İçinde “Güvenlik” veya “Devlet Güvenliği” geçen her türlü analiz bu soruların cevaplanmasını gerekli kılar. Rusya’nın fosil yakıtlara aşırı bağımlı ekonomik yapısının zaman zaman saldırgan politikalara eşlik edebildiğini biliyoruz. Rusya sert gücünün ona verdiği hareket kabiliyetini kullanarak petrol fiyatlarını daha önce speküle etmek istedi ve bunda da başarılı oldu.

Peterson Institute for International Economics’in 2014’te yaptığı Cullen Hendrix imzalı çalışma da bu tezi doğrulayan kanıtlar sunuyor.

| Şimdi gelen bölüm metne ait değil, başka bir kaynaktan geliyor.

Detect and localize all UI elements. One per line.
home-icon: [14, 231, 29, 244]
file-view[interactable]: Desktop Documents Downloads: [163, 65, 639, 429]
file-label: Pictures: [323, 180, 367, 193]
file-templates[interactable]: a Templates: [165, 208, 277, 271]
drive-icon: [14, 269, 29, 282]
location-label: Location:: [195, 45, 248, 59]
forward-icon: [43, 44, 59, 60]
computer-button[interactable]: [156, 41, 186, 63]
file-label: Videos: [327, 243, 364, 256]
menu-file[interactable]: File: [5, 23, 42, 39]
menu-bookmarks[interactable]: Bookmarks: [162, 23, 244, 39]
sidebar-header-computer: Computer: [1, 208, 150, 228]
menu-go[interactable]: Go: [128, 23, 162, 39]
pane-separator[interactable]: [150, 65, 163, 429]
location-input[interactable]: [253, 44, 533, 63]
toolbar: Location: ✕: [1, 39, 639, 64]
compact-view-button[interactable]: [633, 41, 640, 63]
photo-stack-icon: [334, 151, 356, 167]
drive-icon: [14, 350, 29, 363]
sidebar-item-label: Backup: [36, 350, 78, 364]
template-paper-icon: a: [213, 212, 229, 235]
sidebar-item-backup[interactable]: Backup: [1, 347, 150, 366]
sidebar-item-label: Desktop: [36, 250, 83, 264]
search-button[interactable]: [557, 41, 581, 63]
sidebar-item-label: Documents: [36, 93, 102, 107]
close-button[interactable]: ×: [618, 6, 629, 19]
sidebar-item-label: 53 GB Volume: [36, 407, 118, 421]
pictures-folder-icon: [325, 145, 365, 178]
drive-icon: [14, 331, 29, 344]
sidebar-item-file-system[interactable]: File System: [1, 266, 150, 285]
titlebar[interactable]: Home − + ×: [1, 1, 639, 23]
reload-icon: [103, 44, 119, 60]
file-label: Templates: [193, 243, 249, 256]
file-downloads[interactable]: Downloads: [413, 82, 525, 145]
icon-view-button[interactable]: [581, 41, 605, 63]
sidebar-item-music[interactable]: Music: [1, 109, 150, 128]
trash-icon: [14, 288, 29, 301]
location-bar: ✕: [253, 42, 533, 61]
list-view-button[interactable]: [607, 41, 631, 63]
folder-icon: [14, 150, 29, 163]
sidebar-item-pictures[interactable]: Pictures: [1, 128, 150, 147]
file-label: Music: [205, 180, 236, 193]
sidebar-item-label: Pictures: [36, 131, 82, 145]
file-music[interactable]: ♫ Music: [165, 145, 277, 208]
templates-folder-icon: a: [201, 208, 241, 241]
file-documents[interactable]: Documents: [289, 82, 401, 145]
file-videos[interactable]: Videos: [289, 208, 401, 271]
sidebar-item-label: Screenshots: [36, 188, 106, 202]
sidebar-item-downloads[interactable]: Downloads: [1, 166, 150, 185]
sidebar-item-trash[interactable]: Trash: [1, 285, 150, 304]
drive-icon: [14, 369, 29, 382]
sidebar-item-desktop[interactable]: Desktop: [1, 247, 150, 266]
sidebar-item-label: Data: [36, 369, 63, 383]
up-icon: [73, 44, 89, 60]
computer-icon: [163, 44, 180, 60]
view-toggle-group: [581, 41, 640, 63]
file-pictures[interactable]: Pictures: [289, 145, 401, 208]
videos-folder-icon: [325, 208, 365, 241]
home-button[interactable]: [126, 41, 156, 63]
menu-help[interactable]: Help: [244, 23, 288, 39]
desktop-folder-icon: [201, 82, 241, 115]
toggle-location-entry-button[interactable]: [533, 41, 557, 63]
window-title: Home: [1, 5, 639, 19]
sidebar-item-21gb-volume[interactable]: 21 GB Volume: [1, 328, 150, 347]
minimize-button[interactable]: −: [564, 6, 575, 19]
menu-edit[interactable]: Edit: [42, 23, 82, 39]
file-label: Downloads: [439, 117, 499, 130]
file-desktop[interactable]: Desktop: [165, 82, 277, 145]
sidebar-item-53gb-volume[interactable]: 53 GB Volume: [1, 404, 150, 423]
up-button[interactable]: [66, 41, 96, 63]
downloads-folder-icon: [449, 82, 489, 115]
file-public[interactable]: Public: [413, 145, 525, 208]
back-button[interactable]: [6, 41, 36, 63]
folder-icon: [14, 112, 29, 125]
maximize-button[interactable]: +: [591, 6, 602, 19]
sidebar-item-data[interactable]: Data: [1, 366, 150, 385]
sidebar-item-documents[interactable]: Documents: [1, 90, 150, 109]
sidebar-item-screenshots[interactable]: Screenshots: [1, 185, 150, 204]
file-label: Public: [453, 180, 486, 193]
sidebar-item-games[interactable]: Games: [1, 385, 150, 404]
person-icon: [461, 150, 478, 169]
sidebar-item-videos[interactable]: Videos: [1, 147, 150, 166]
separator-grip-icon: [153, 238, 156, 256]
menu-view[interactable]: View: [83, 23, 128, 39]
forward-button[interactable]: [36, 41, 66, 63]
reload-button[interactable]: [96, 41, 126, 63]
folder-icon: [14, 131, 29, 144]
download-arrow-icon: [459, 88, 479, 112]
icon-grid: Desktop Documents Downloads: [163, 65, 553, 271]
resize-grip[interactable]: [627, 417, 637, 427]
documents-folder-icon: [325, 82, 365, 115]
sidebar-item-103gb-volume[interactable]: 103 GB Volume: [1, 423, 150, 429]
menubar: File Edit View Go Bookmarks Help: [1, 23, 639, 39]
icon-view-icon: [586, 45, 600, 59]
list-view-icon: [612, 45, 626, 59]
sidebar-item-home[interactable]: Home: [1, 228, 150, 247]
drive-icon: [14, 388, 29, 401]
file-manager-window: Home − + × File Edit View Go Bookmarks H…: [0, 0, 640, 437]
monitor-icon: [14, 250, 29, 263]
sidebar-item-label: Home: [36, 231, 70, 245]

Çalışmada, 1947-2001 yılları arasında 153 ülkede petrol fiyatları ile devletlerarası çatışma davranışlarının arasındaki ilişki incelendiğinde, yüksek petrol fiyatlarının net petrol ihracatçısı ülkelerin liderlerini daha saldırgan dış politika izlemeye teşvik ettiği tespit ediliyor. Petrol fiyatlarının çatışma sürecinde etkin bir parametre olarak dikkatle izlenmesi gerektiği de belirtiliyor.

ABD’nin Kırım’dan sonra değişen politikası

Ne var ki, Rusya’nın cüretkârca kullandığı petro-dolar kartını ABD, Kırım’ın ilhakından sonra adeta bir petro-bumeranga dönüştürdü.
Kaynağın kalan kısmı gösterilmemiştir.